Une telle vision de l’avenir a provoqué une vive réaction dans les milieux religieux et conservateurs, qui voient dans le transhumanisme une transgression de la nature humaine, et à gauche, où l’on s’inquiète des contrecoups éventuels sur l’égalité et les droits de l’homme. Pour Francis Fukuyama, l’essayiste américain, le transhumanisme est « l’idée la plus dangereuse du monde ».
Cependant, quand les technologies de l’amélioration de l’homme passent des pages de la science-fiction aux laboratoires et bientôt au marché, de telles réponses ne sont plus suffisantes. L’inspiration du transhumanisme est positive : c’est un désir de développer la médecine et les systèmes actuels de santé d’une manière qui nous permettrait d’avoir une vie bien plus longue et plus accomplie.
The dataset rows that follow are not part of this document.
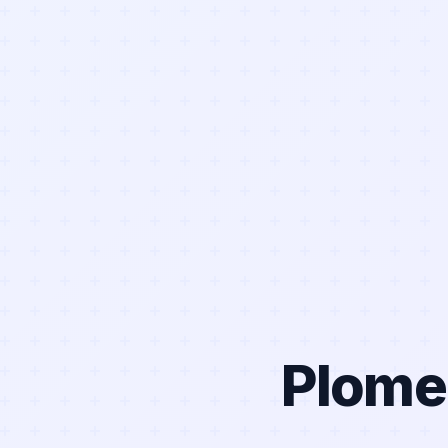
Plome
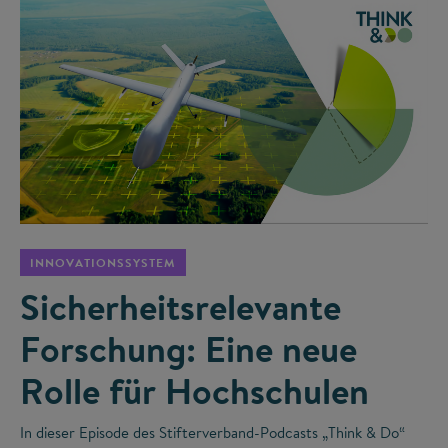
©
INNOVATIONSSYSTEM
Sicherheitsrelevante
Forschung: Eine neue
Rolle für Hochschulen
In dieser Episode des Stifterverband-Podcasts „Think & Do“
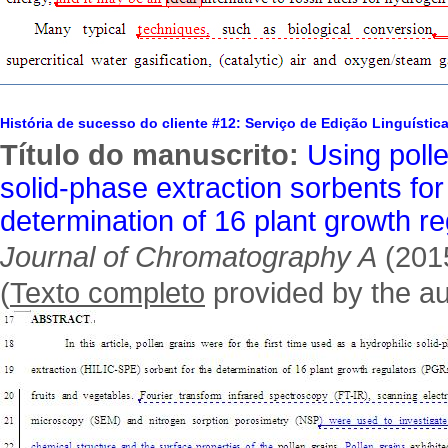
História de sucesso do cliente #12: Serviço de Edição Linguístic
Título do manuscrito:
Using polle
solid-phase extraction sorbents fo
determination of 16 plant growth re
Journal of Chromatography A
(201
(
Texto completo
provided by the au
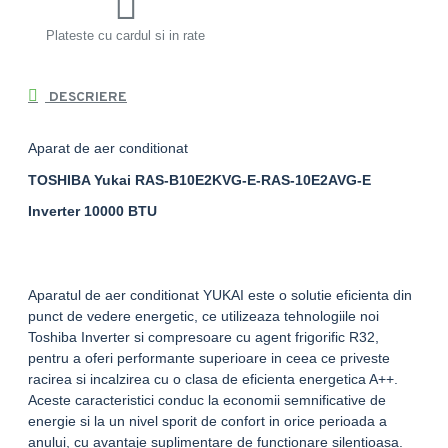
Plateste cu cardul si in rate
DESCRIERE
Aparat de aer conditionat
TOSHIBA Yukai RAS-B10E2KVG-E-RAS-10E2AVG-E
Inverter 10000 BTU
Aparatul de aer conditionat YUKAI este o solutie eficienta din
punct de vedere energetic, ce utilizeaza tehnologiile noi
Toshiba Inverter si compresoare cu agent frigorific R32,
pentru a oferi performante superioare in ceea ce priveste
racirea si incalzirea cu o clasa de eficienta energetica A++.
Aceste caracteristici conduc la economii semnificative de
energie si la un nivel sporit de confort in orice perioada a
anului, cu avantaje suplimentare de functionare silentioasa.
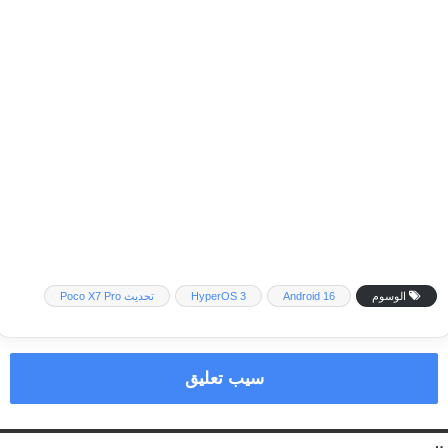
الوسوم
Android 16
HyperOS 3
تحديث Poco X7 Pro
سيب تعليق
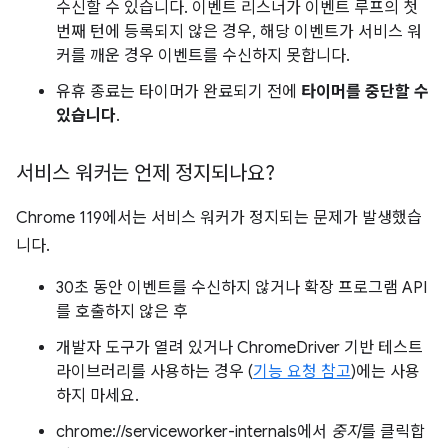
수신할 수 있습니다. 이벤트 리스너가 이벤트 루프의 첫
번째 턴에 등록되지 않은 경우, 해당 이벤트가 서비스 워
커를 깨운 경우 이벤트를 수신하지 못합니다.
유휴 종료는 타이머가 완료되기 전에
타이머를 중단할 수
있습니다
.
서비스 워커는 언제 정지되나요?
Chrome 119에서는 서비스 워커가 정지되는 문제가 발생했습
니다.
30초 동안 이벤트를 수신하지 않거나 확장 프로그램 API
를 호출하지 않은 후
개발자 도구가 열려 있거나 ChromeDriver 기반 테스트
라이브러리를 사용하는 경우 (
기능 요청 참고
)에는 사용
하지 마세요.
chrome://serviceworker-internals에서
중지
를 클릭합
Si les technologies de l’amélioration sont soigneusement réglementées et ouvertes au débat public, il n’y a pas de raison qu’elles ne bénéficient pas d’un vaste soutien. La plupart d’entre nous, si nous en avions la possibilité, sauteraient sur l’occasion de vivre bien au-delà de la moyenne de soixante-dix ou quatre-vingt ans qui nous est accordée, même s’il fallait pour cela absorber un cocktail de nouveaux médicaments. L’extraordinaire succès de la chirurgie esthétique montre avec quelle rapidité les points de vue peuvent évoluer, avec des interventions naguère taboues qui font aujourd’hui le quotidien des changements de look proposés à la télévision et dans les pages beauté des magazines.

* James Wilsdon est le responsable de la science au think-tank Demos.